From this last set of equations we can establish that

\[ \begin{eqnarray*} f_2 &=& f_1 + 4, \\ f_3 &=& \frac{f_1}{2} + 1, \\ f_4 &=& 4f_3. \end{eqnarray*} \]

First, we use these equations to eliminate $f_2$ and $f_4$ in the original equation.

\[ \begin{eqnarray*} f_1 + (f_1 + 4) + f_3 + 4f_3 &=& 36, \\ 2f_1 + 5f_3 + 4 &=& 36. \end{eqnarray*} \]

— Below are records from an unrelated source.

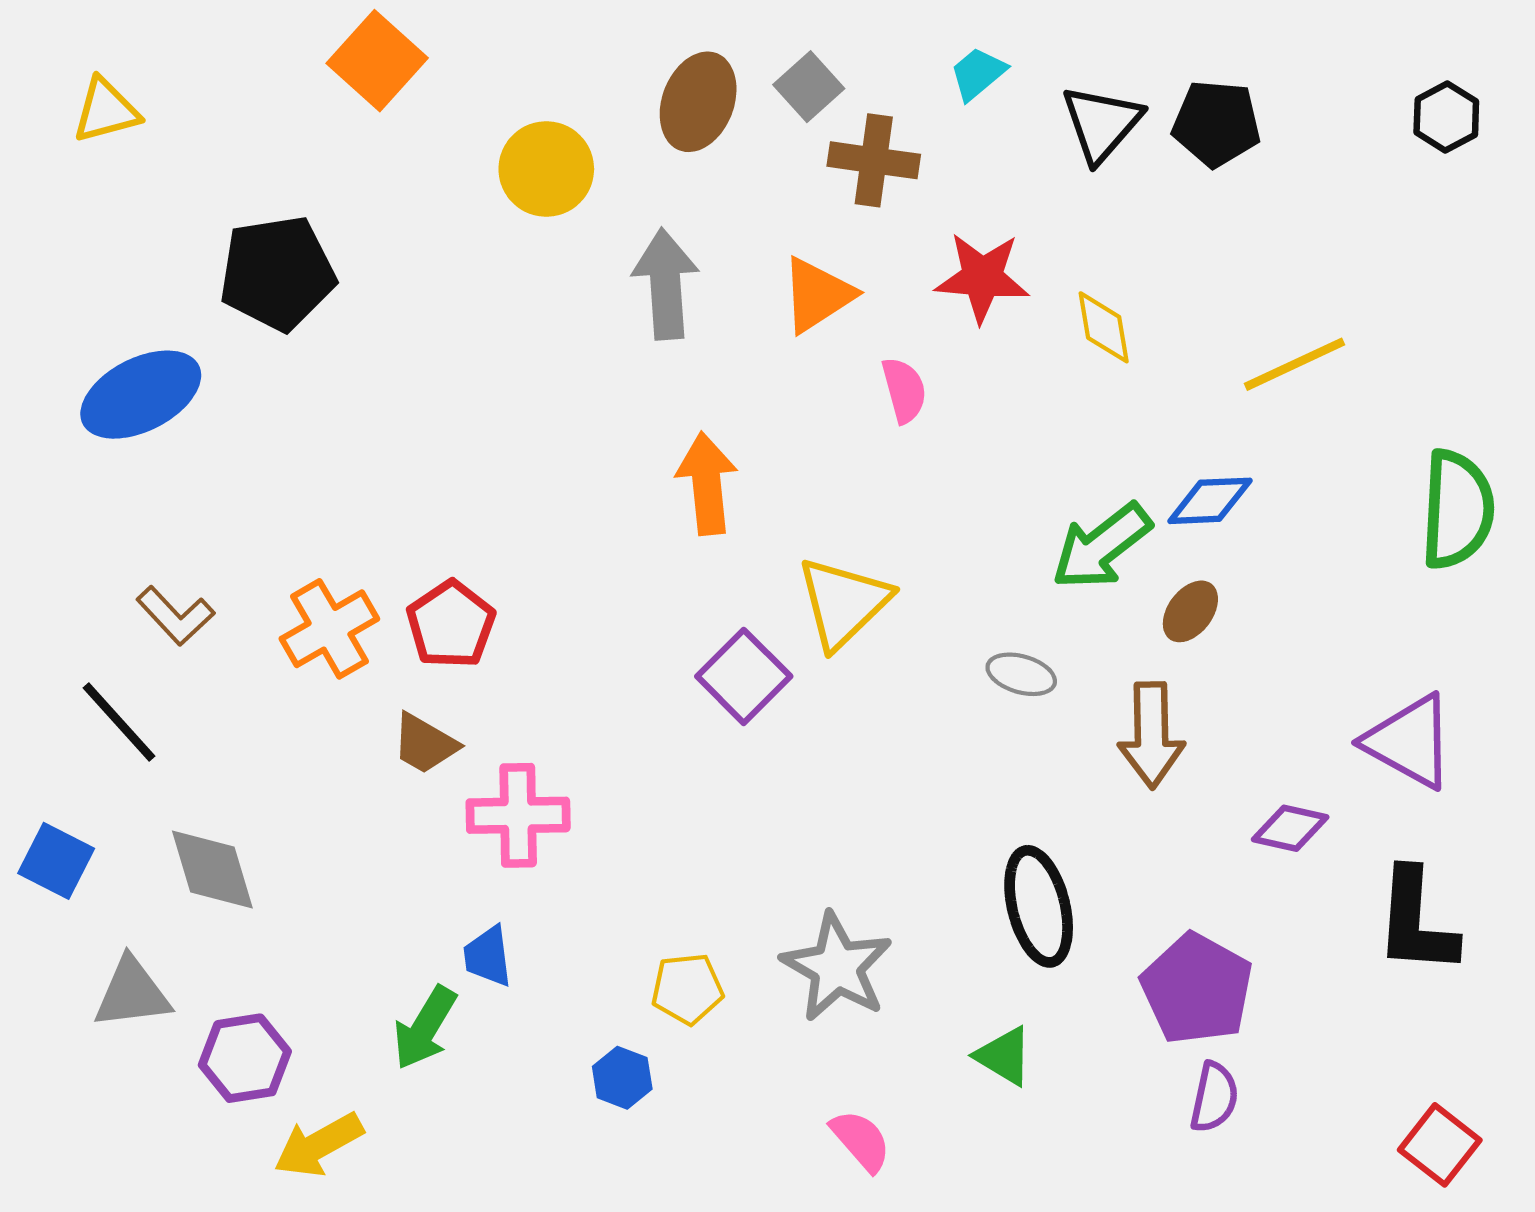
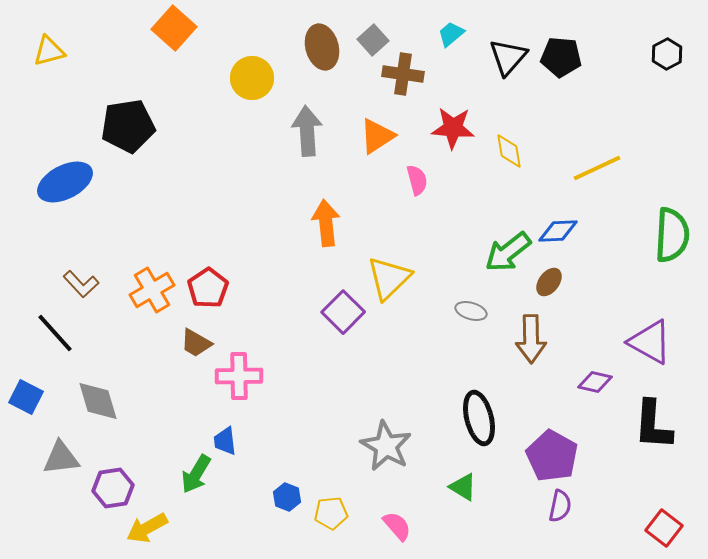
brown ellipse: (698, 102) -> (322, 47), turned -36
yellow pentagon: (687, 989) -> (331, 513), moved

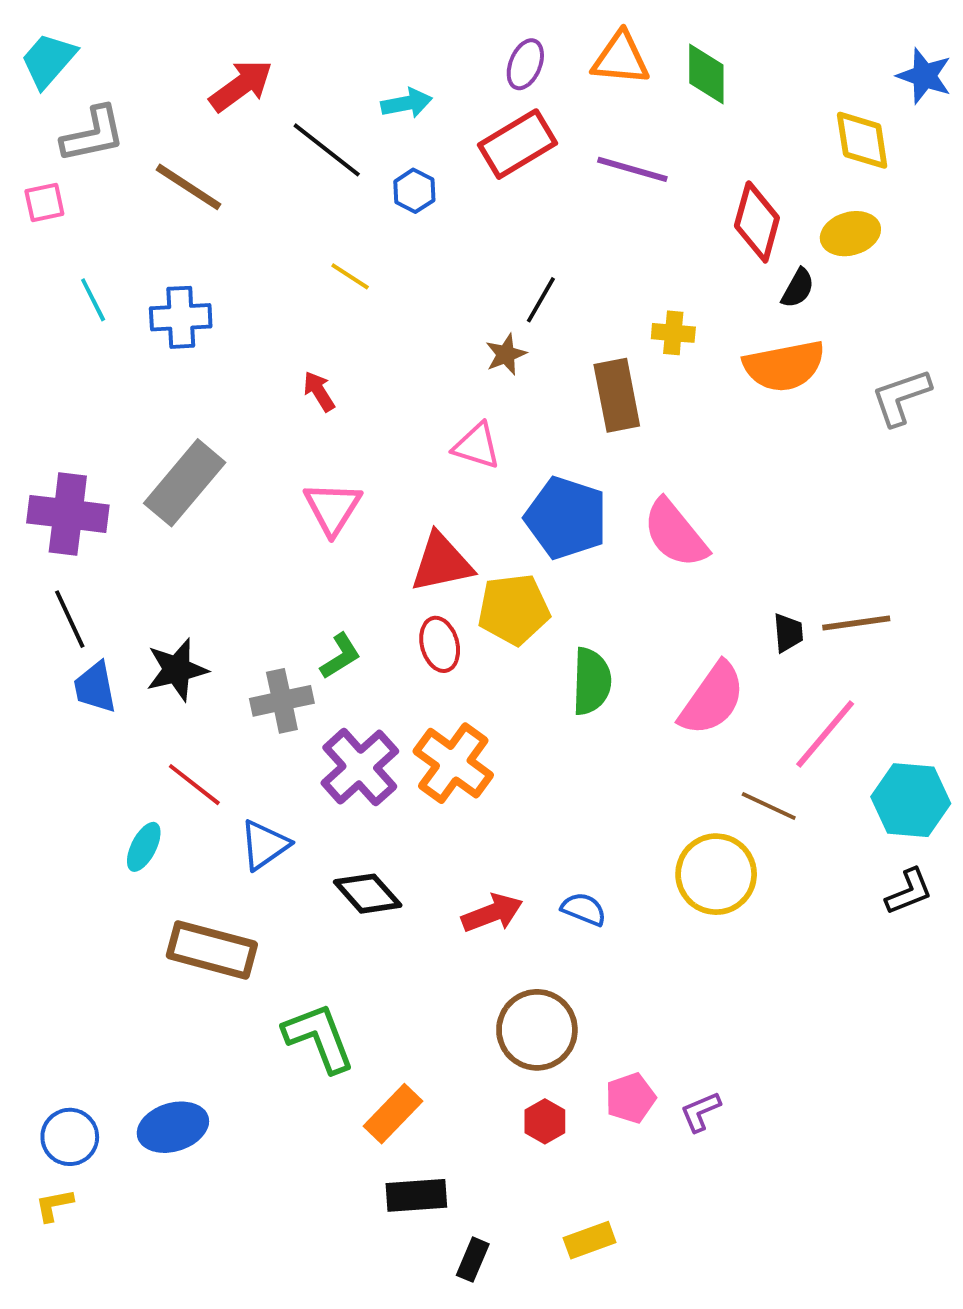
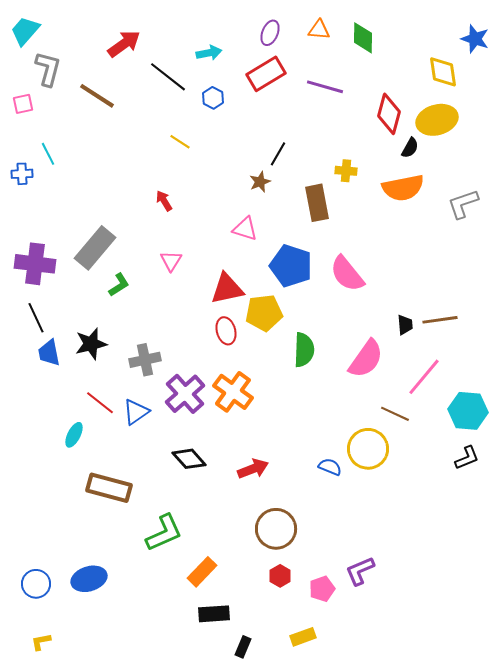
orange triangle: (621, 58) -> (319, 30), size x0.7
gray L-shape: (93, 134) -> (48, 69), turned -63
yellow ellipse: (850, 234) -> (437, 120), size x1.4
blue cross: (181, 317) -> (22, 174), moved, size x0.7
pink triangle: (333, 508) -> (171, 261), size x0.7
green L-shape: (340, 656) -> (119, 285), moved
blue triangle: (264, 845) -> (136, 412), moved
blue semicircle: (584, 909) -> (330, 467), moved
green L-shape: (319, 1038) -> (164, 533), turned 87
pink pentagon: (630, 1098) -> (322, 589), moved
purple L-shape: (701, 1112) -> (360, 571), size x1.4
yellow L-shape: (54, 1205) -> (41, 642), moved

We now use the expression $f_3 = f_1/2+1$ from the first set of equations to substitute for $f_3$ in the last equation to get

\[ \begin{eqnarray*} 2f_1 + 5 \left(\frac{f_1}{2} + 1 \right) + 4 &=& 36, \\ 4f_1 + 5 f_1 + 18 &=& 72, \\ 9 f_1 &=& 54, \\ f_1 &=& 6. \end{eqnarray*} \]

Using back substitution gives $f_2=10, f_3 = 10$, and $f_4 = 16$.